Nitrate Reductase Nitrate Analysis works on any wet-chemistry photometric instrument, including automated discrete analyzers, microplate analyzers, flow injection and segmented flow analyzers, manual test tube format, and can be adapted to use with almost any automated laboratory equipment. NECi recombinant Nitrate Reductase (NaR) is manufactured according to strict quality control standards, ensuring lot-to-lot reproducibility. This warrants that NECi NaR is accurate and reliable. The enzyme is in a freeze-dried protein glass form and is stable for six months stored at room temperature, longer at colder temperatures. Reagents are available in a variety of test kits and reagent packs, or the NaR enzyme can be purchased separately. NECi manufactures two types of superior stock recombinant Nitrate Reductase, YNaR and AtNaR. Both are Immobilized Metal Affinity Chromatography (IMAC) purified eukaryotic Nitrate Reductase forms.

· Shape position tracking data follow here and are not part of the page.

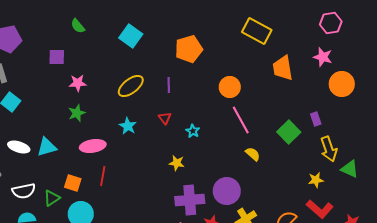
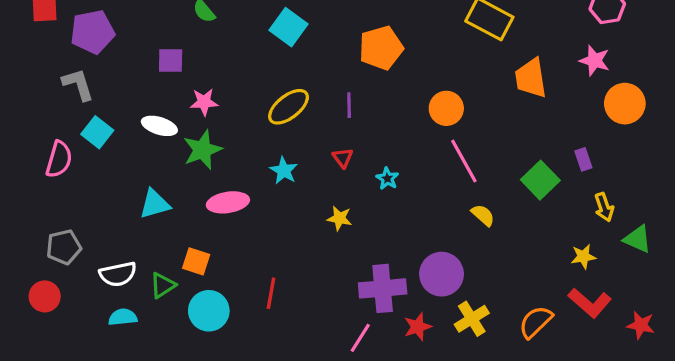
green star: (77, 113) -> (202, 150), size x1.4
white ellipse: (19, 147) -> (159, 126), moved
yellow arrow: (329, 149) -> (604, 207), size x0.7
yellow star: (177, 163) -> (340, 218), moved
red line: (103, 176) -> (271, 293), moved

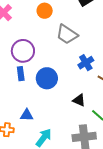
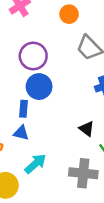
blue rectangle: (21, 74) -> (23, 109), moved
blue circle: (47, 78) -> (39, 87), moved

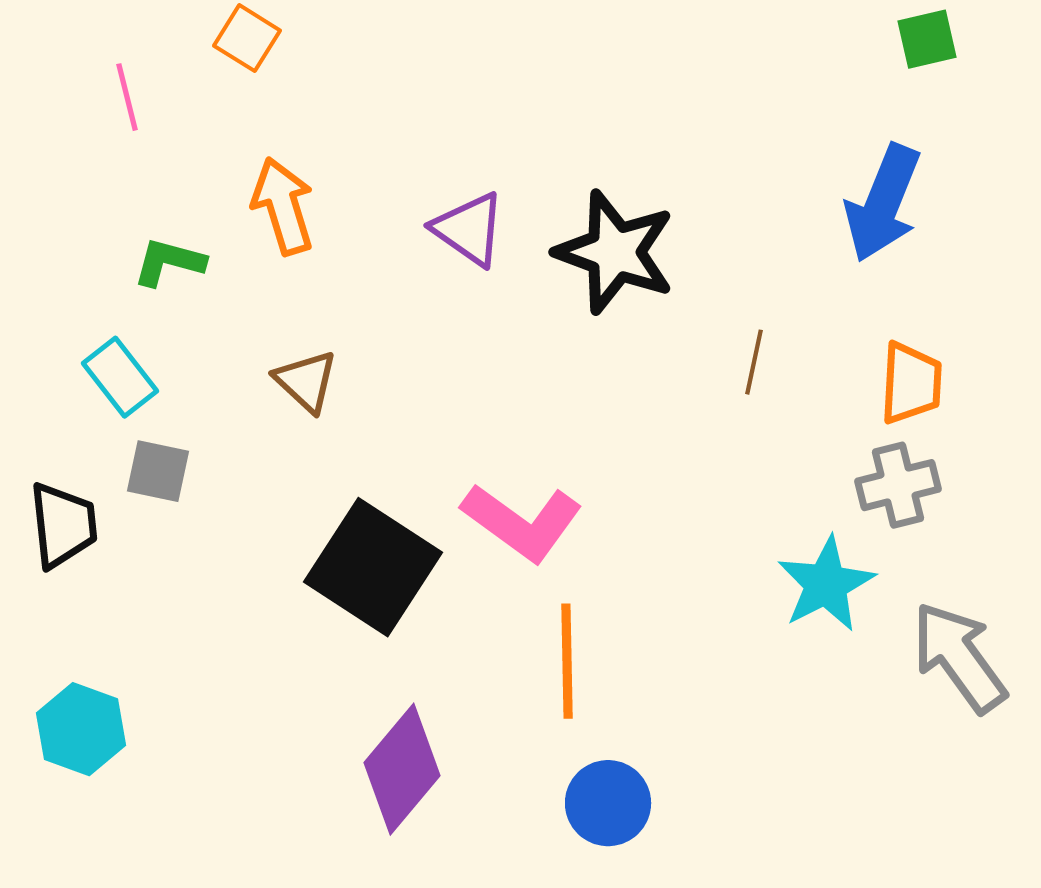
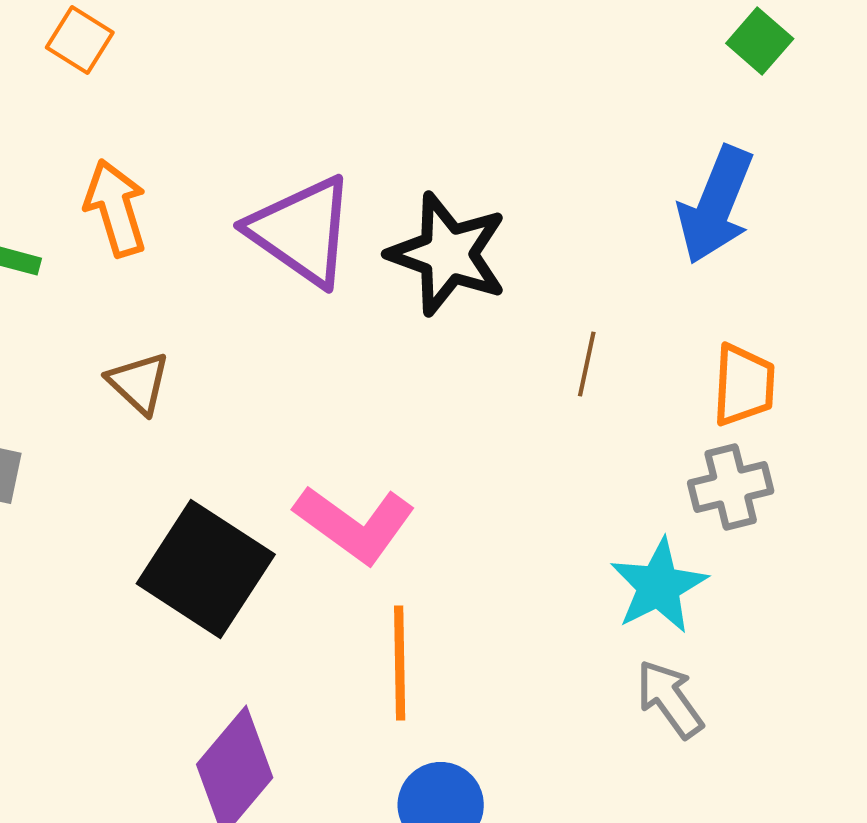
green square: (927, 39) -> (760, 41), turned -36
purple triangle: (469, 229) -> (302, 231), size x1.5
gray arrow: (959, 657) -> (670, 699), moved, size x0.7

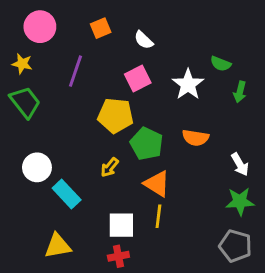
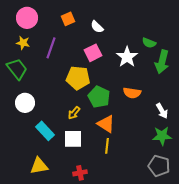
yellow star: (22, 64) -> (23, 43), moved
green arrow: (240, 92) -> (162, 62), size x1.6
white circle: (37, 167) -> (25, 103), moved
white square: (121, 225) -> (73, 139), moved

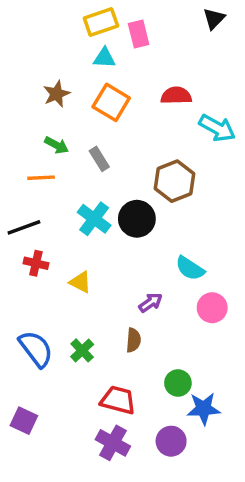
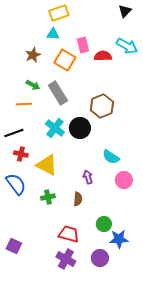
pink rectangle: (139, 34) -> (83, 45), moved
cyan triangle: (104, 58) -> (53, 34), moved
cyan arrow: (217, 128) -> (127, 46), moved
gray rectangle: (99, 159) -> (58, 93), size x1.6
yellow triangle: (80, 282) -> (47, 165), size x1.6
purple arrow: (151, 303) -> (88, 177), turned -72
blue semicircle: (36, 349) -> (16, 184), moved
green cross: (82, 350) -> (48, 197), moved, turned 32

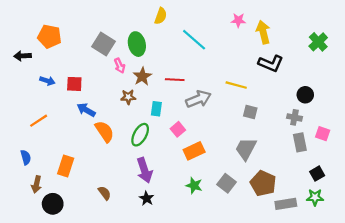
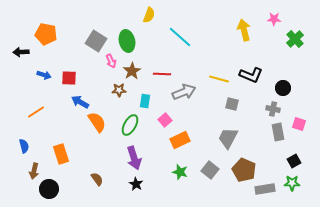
pink star: (238, 20) -> (274, 19), moved
black L-shape: (271, 63) -> (251, 75), moved
orange rectangle: (66, 166) -> (61, 154), turned -36

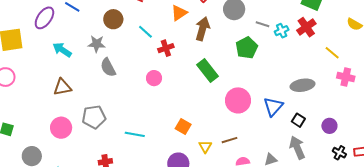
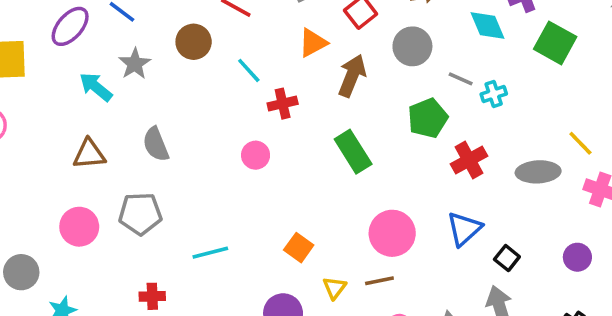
red cross: (306, 27) -> (469, 160), moved
gray star: (97, 44) -> (135, 64), moved, turned 30
gray semicircle: (108, 67) -> (156, 144), moved
gray ellipse: (302, 85) -> (538, 172), moved
pink circle: (238, 100) -> (392, 233), moved
purple circle: (329, 126) -> (577, 257), moved
cyan line: (135, 134) -> (210, 253), turned -30

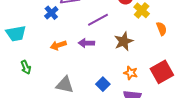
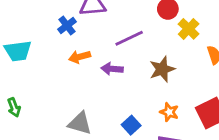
orange arrow: (58, 45) -> (80, 57), moved
green arrow: (26, 67) -> (14, 107), moved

Dr. Bill Campbell, NECi's president, has more than 40 years' experience studying Nitrate Reductase biochemistry and molecular biology. He was a professor at Michigan Technological University in Houghton, Mich., before founding NECi in 1993 with his wife and NECi vice president, Ellen R. Campbell.

NECi's R&D has received support from the Small Business Innovation Research programs of the U.S. Department of Agriculture, the National Institutes of Health, and the National Science Foundation.